Fixing CLS Caused by Web Fonts: A Real Core Web Vitals Case Study

Cumulative Layout Shift (CLS) is often described as a “layout problem,” but in practice, it is frequently a font problem. This case study documents how a seemingly correct setup still produced a CLS score close to 1.0, and how fixing font metrics and layout stability reduced CLS to near zero without changing design or content.


The Problem: CLS Near 1.0 on Mobile

Lighthouse reported a CLS score of approximately 0.93 on mobile. The report pointed clearly to two main contributors:

  • Web fonts loaded from fonts.gstatic.com

  • Minor layout shifts inside a blog list and its cards

What made this case confusing was that best practices already appeared to be in place. Fonts were using font-display: swap, images had reasonable dimensions, and there were no obvious DOM insertions during load.

Despite this, the layout shifted dramatically once the fonts finished loading.

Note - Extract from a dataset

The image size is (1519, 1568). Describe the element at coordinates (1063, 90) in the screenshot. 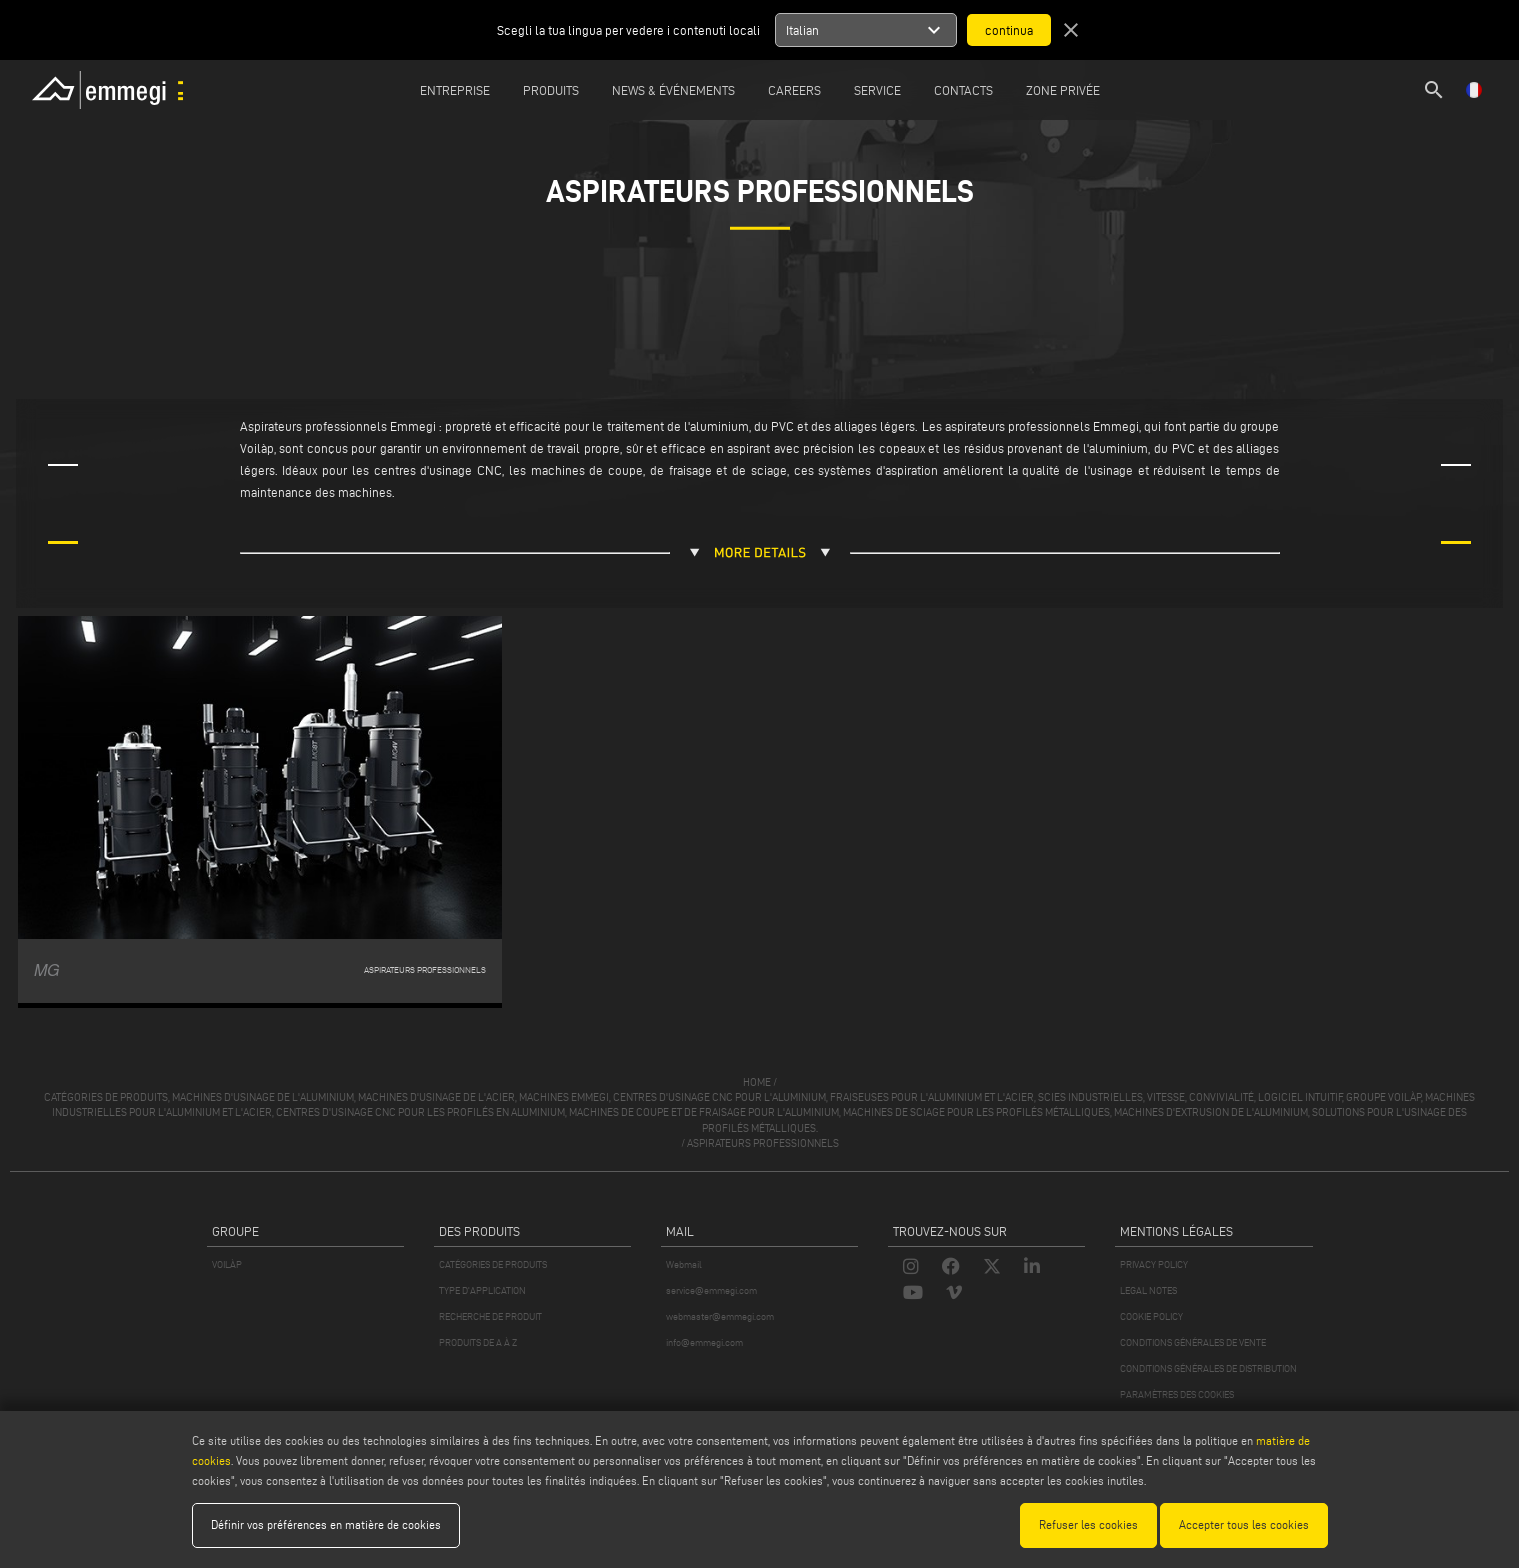

I see `Zone privée` at that location.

Why font-display: swap Was Not Enough

The key misunderstanding in many CLS cases is assuming that font-display: swap alone prevents layout shifts. In reality, it only ensures that text is visible early. It does not guarantee that the fallback font and the final font share the same metrics.

In this case, the fallback font had different ascent, descent, and line gap values compared to the final font. When the real font loaded, text height changed, pushing the entire blog list downward. Because this happened after initial rendering, Lighthouse recorded it as a large layout shift.


Diagnosing the Root Cause

The Lighthouse CLS breakdown highlighted .woff2 font files as the primary source of layout shifts. Enabling Layout Shift Regions in Chrome DevTools made the issue obvious: nearly the entire page moved when the web font replaced the fallback font.

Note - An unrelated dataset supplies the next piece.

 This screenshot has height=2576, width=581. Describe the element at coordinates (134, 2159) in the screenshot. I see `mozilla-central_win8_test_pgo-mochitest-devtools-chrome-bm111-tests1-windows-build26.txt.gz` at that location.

This confirmed that the problem was not JavaScript or late content insertion, but font metric mismatch.


The Core Fix: Font Metrics Overrides

The most effective fix was adding font metrics overrides directly to the @font-face declaration. This forces the browser to treat the fallback font as having metrics similar to the final font.

A simplified example of the solution:

@font-face {
  font-family: 'Inter';
  src: url('/fonts/inter-regular.woff2') format('woff2');
  font-weight: 400;
  font-style: normal;
  font-display: swap;

  ascent-override: 90%;
  descent-override: 22%;
  line-gap-override: 0%;
  size-adjust: 100%;
}

With this in place, the fallback text and the final font occupy nearly the same vertical space. When the font loads, the text no longer causes layout movement.


Choosing the Right Fallback Fonts

Another important improvement was explicitly defining fallback fonts instead of relying on the browser default.

 
body {
  font-family: 'Inter', system-ui, -apple-system, 'Segoe UI', Roboto, Arial, sans-serif;
}

This ensures more predictable typography during the initial render and further reduces the chance of metric mismatch.


Stabilizing the Blog List Layout

Although fonts were the main cause, the blog list layout also contributed small shifts. The height of each card depended on text rendering, so even small font changes affected the overall layout.

To address this, a minimum height was added to each card:

 

.blog-card {
  min-height: 160px;
}

For cards containing images, an explicit aspect ratio was defined:

.blog-card img {
  width: 100%;
  aspect-ratio: 16 / 9;
  height: auto;
}

These changes ensured that content space was reserved before fonts and images finished loading.


The Result

After applying these fixes:

  • CLS dropped from ~0.93 to near zero

  • Lighthouse no longer flagged font files as layout shift sources

  • The blog list remained visually stable during load

  • No UI or content changes were required

The most important outcome was that the fix addressed the root cause rather than masking the symptoms.


Key Takeaways

CLS issues are often misdiagnosed as layout or JavaScript problems when the real cause is typography. If your CLS score is high and Lighthouse highlights font files, focus on font metrics before anything else.

In many cases, font metrics overrides combined with stable layout sizing are enough to eliminate CLS entirely.